The 79-year-old was among four people who died on Wednesday when two light planes collided at Mangalore in regional Victoria.
Gobel and his wife Wilma lost son Anthony, 35, in a light plane crash in NSW in 2005.
Bendigo Flying Club Chief Flying Instructor Linda Beilharz said the family was intricately involved with aviation.
"It took quite a bit of time to recover from that tragedy and this now just seems a repetition of it for Wilma," Ms Beilharz told AAP.
"It doesn't make sense, it's not fair."
Gobel died alongside a 27-year-old Melbourne West woman when their plane collided with another soon after they took off from Mangalore Airport around 11.30am on Wednesday.
Ido Segev, 30, and Peter Phillips, 47, were in the second plane and also died in the crash after flying from Tyabb.
The two training flights collided mid-air near Mangalore Airport and authorities found the planes a few kilometres from each other, with the bodies of the victims inside.
The Bendigo Flying Club on Thursday paid tribute to Mr Gobel, who ran Bendigo Aviation Services.
"Chris Gobel, a key aviation figure in Bendigo, was in one of the aircraft in his role as pilot examiner for Moorabbin Aviation Services," a Facebook post said.
With the Bendigo Flying Club supporting Wilma and youngest son Martin, Ms Beilharz said the nature of an accident that "doesn't seem to be easily explained" has challenged the whole community.
Peninsula Aero Club president Jack Vevers also paid tribute to Mr Gobel.
"Chris is a legend in aviation. His loss is just immense," he said of the Bendigo native.
He also remembered Mr Phillips, who was the lead instructor at Peninsula Aero Club after a career as a pilot and having grown up at the club.
"He was a very talented man, a fantastic teacher and well-loved by all of us," Mr Vevers said.
"He has left behind a young family."
Mr Phillips was in a privately-owned Beechcraft Travel Air D95A, operated by the Peninsula Aero Club at Tyabb, with Mr Segev.
The pair were qualified instructors on a training flight, Mr Vevers said.
Mr Segev had been connected to the Peninsula Aero Club for years and Mr Vevers said he was a "wonderful person" with proven skill.

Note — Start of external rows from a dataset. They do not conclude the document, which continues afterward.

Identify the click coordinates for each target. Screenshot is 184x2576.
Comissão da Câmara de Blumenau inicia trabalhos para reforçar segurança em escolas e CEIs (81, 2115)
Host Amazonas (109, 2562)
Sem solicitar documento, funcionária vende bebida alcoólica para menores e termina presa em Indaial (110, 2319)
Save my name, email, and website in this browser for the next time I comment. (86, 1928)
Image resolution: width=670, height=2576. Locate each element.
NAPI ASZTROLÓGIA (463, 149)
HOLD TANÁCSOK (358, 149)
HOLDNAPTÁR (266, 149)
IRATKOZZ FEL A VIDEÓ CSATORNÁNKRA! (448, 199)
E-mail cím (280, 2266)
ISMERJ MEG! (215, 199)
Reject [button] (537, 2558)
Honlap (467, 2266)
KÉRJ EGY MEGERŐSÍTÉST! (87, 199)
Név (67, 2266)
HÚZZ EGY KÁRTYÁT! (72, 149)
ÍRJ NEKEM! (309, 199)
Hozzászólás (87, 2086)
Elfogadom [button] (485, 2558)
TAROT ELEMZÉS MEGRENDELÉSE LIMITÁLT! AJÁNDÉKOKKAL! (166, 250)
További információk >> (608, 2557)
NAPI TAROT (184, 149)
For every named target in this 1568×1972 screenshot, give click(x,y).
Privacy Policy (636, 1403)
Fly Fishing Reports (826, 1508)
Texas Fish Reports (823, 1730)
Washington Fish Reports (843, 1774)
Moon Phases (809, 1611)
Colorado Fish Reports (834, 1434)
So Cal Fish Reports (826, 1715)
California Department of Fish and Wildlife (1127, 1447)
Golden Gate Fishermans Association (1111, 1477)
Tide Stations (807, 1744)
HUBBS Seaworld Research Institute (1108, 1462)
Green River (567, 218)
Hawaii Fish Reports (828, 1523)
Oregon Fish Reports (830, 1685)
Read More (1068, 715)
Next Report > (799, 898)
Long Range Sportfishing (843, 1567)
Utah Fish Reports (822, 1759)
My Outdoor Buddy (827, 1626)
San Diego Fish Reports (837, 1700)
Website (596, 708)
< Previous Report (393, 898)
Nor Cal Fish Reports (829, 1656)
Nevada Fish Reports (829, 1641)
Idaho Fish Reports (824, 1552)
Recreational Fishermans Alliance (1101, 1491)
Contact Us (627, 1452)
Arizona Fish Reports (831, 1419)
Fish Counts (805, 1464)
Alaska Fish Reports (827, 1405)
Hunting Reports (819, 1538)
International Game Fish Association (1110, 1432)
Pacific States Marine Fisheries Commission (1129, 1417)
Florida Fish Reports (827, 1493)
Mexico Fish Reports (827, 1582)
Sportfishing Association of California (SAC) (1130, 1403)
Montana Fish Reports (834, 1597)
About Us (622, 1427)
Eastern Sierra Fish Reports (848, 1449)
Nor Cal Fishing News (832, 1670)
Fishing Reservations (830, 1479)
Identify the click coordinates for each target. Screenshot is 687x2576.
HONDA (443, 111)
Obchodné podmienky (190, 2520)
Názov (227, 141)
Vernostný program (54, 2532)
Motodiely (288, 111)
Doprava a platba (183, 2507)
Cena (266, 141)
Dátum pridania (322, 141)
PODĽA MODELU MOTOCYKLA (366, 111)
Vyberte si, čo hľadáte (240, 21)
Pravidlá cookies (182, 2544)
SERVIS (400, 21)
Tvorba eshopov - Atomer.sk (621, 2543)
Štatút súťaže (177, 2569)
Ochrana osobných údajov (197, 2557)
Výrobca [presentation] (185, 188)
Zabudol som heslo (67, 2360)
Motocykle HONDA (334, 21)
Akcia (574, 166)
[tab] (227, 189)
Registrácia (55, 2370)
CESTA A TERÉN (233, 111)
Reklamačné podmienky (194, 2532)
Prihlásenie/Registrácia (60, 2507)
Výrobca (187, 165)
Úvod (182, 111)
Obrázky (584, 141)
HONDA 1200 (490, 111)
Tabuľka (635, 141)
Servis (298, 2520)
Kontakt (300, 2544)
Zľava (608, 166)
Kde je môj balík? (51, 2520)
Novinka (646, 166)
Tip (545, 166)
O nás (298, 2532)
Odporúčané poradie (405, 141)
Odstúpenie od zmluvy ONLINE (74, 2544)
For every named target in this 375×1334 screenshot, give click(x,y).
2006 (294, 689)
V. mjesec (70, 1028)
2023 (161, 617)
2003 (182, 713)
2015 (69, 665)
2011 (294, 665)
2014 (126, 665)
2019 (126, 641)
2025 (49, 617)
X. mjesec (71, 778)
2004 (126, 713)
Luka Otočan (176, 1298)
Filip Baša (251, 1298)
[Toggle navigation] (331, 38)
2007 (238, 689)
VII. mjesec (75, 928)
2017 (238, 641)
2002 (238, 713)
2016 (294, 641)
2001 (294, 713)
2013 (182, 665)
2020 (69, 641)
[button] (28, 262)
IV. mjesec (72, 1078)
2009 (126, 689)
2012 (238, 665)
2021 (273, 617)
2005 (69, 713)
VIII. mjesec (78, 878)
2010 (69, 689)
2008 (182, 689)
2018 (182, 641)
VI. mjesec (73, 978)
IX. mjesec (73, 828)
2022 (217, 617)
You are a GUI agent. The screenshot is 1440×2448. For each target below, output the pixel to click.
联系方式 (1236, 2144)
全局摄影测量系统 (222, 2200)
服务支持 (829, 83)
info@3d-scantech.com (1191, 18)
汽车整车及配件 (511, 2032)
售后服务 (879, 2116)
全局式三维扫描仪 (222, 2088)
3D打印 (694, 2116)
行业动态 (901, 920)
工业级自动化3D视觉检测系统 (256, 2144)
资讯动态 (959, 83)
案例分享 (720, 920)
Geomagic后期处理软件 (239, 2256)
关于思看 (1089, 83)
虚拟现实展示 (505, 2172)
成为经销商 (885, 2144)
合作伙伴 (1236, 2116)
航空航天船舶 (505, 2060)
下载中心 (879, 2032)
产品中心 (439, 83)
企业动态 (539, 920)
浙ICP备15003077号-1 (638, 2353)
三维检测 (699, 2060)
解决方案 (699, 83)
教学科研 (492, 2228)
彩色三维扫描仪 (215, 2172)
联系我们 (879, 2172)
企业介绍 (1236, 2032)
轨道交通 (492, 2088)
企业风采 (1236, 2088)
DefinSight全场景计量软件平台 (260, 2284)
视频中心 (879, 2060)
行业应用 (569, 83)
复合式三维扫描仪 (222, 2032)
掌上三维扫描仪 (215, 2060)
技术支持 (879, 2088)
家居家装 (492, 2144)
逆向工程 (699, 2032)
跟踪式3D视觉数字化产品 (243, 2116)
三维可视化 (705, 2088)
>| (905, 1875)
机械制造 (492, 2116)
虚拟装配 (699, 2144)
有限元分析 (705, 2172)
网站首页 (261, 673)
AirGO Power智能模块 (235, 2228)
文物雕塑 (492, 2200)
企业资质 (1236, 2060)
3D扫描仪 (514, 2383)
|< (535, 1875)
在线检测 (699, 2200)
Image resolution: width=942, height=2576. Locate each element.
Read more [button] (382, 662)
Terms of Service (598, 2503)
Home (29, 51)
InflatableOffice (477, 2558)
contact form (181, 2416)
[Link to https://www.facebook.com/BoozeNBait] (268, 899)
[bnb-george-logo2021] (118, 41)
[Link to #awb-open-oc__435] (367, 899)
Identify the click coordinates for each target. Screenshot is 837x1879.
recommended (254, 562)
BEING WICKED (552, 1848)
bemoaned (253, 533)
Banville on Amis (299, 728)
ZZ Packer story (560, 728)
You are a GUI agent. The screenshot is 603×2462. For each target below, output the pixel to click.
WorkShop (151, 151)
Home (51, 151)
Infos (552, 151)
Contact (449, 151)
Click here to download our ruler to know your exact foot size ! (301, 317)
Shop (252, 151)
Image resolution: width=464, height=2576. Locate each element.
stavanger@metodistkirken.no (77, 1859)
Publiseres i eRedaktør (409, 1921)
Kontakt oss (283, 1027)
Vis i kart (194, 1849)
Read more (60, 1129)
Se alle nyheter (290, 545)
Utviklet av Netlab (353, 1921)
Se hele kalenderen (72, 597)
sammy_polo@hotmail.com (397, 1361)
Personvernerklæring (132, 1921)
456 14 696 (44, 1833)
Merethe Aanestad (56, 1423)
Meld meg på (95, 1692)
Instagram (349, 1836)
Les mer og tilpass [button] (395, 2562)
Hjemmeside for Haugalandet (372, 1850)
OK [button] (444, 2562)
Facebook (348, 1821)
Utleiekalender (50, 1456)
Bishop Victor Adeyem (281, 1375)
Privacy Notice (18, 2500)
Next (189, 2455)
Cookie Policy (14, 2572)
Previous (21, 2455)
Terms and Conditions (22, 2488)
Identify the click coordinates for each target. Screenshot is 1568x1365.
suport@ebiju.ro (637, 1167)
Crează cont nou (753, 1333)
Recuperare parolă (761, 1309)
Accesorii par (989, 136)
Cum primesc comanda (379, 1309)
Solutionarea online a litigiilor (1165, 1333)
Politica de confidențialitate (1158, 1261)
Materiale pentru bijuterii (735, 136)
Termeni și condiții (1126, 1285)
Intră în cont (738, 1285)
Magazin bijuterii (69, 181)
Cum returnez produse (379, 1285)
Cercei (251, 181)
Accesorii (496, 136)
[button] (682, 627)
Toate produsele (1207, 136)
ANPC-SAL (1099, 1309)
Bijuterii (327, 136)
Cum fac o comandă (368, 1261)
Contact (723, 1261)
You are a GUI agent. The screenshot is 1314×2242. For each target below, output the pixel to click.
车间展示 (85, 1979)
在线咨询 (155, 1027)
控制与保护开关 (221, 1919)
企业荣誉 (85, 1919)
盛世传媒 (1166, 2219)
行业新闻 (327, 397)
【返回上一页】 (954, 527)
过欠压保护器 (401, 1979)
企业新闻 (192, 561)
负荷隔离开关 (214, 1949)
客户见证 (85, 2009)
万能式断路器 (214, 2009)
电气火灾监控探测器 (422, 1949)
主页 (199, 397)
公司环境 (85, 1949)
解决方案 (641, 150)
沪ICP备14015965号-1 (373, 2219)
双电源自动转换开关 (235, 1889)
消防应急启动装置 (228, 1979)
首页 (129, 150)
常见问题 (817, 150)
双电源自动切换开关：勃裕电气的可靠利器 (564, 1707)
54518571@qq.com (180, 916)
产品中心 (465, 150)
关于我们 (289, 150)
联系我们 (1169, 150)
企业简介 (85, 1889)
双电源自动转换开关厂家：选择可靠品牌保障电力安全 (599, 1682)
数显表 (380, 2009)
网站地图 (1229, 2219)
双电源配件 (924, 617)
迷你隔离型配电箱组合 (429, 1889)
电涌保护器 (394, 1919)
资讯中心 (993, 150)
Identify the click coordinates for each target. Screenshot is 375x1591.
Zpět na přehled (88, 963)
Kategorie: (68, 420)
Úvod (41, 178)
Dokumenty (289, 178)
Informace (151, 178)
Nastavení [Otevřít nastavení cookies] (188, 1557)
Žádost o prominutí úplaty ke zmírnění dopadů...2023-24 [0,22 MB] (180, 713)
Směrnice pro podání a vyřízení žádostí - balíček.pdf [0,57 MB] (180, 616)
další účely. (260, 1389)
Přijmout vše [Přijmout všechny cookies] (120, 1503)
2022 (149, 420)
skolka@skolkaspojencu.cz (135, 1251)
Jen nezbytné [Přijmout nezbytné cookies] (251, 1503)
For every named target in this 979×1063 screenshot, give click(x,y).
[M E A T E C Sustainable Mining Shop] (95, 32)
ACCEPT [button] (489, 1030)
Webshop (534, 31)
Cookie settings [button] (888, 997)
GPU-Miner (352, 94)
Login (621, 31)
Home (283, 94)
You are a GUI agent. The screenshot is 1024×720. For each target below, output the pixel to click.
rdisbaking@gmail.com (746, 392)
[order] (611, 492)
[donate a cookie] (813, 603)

"Ido (was) another highly-talented guy, world champion in flying radio control aircraft and drones. Also a flying instructor himself, aerobatic pilot, a display pilot for air shows," Mr Vevers said.
The Peninsula Aero Club has suspended all flights to allow pilots grieve.
The Israeli Foreign Ministry said in a statement to local media that among the dead was an Israeli national.
The Civil Aviation Safety Authority said the other plane was a Piper Seminole twin-engine registered to Moorabbin Aviation Services, also on a training flight.
Mitchell Local Area Commander Inspector Peter Koger said witnesses saw the planes collide and one aircraft coming down.
CASA and the Australian Transport Safety Bureau are investigating.
ATSB investigators from Melbourne, Canberra and Brisbane will look at the wreckage and surrounding area.